I will end this first blog post with a preview of my semiempirical research plan. Electronic structure methodology can be organized into three main technical components: electron correlation models, basis sets and their matrix elements, and solver algorithms. Each component requires approximations that produce errors. Ab initio electronic structure, especially DFT, operates in a regime where these errors are well-separated:

\[\epsilon_{\mathrm{solver}} \ll \epsilon_{\mathrm{basis}} \ll \epsilon_{\mathrm{model}}\]

However, if we used more approximate solvers and smaller basis sets, then we might be able to afford more expensive and accurate correlation models. This could increase the sub-leading sources of error while reducing the largest source of error, leading to smaller and more balanced overall errors. My basic plan for these technical components is as follows (in expected chronological order):

  • Model - an RPA correlation model using cubic-scaling algorithms, which are not that much more expensive than SCF calculations when using small basis sets. I will improve the accuracy of RPA correlation and uniquely define a reference mean field by using Lagrange-multiplier-based representability constraints in a free-energy minimization to repair the largest errors in the approximate 2-electron reduced density matrix.

  • Basis - a smooth, uniform basis set with disjoint atomic orbitals results in a pseudopotential-like semiempirical framework that enables downfolding of atomic orbitals so that large matrix problems are only defined on a coarse grid. The parameterization of matrix elements will be simplified using a semiempirical version of resolution-of-identity tricks from ab initio electronic structure to avoid problematic linear dependencies among 2-electron matrix elements, which has historically complicated the parameterization of semiempirical models beyond an s+p atomic basis.
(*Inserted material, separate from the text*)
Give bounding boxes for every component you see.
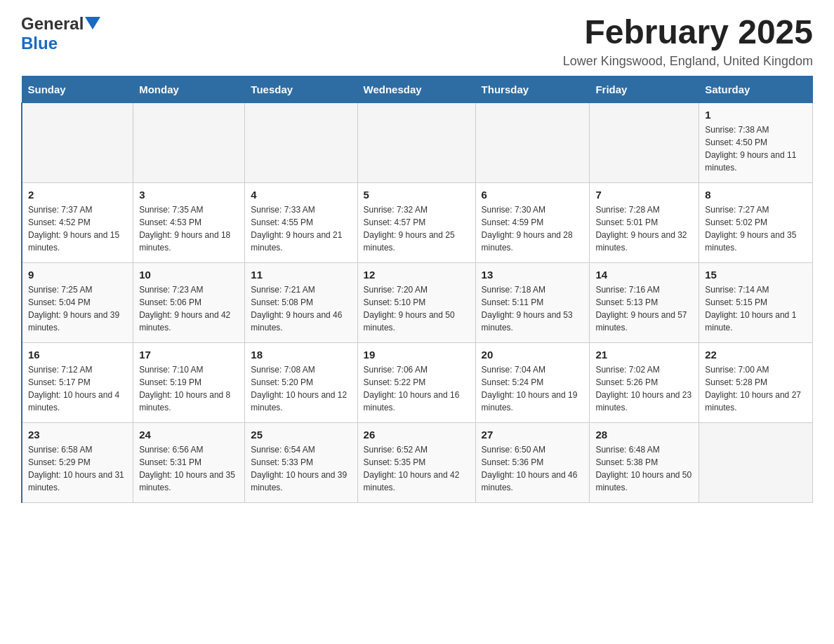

A pseudopotential will be used for the electron-electron interaction to remove many-body wavefunction cusps and the associated slow convergence with basis set size.

  • Solver - a localization self-energy that minimizes the backwards error of localize Green’s functions. This will be the computational core of a linear-scaling solver that systematically reduces localization errors using a perturbation series in the localization self-energy. The computational bottleneck can be moved to a high-order perturbative correction so that the uncertain iterative cost of calculating the Green’s function and self-energy becomes sub-leading order.

These components are largely semiempirical variants of my old DOE early career proposal with several years of additional refinements. As this blog progresses, these components will be fleshed out into notes, papers, and software.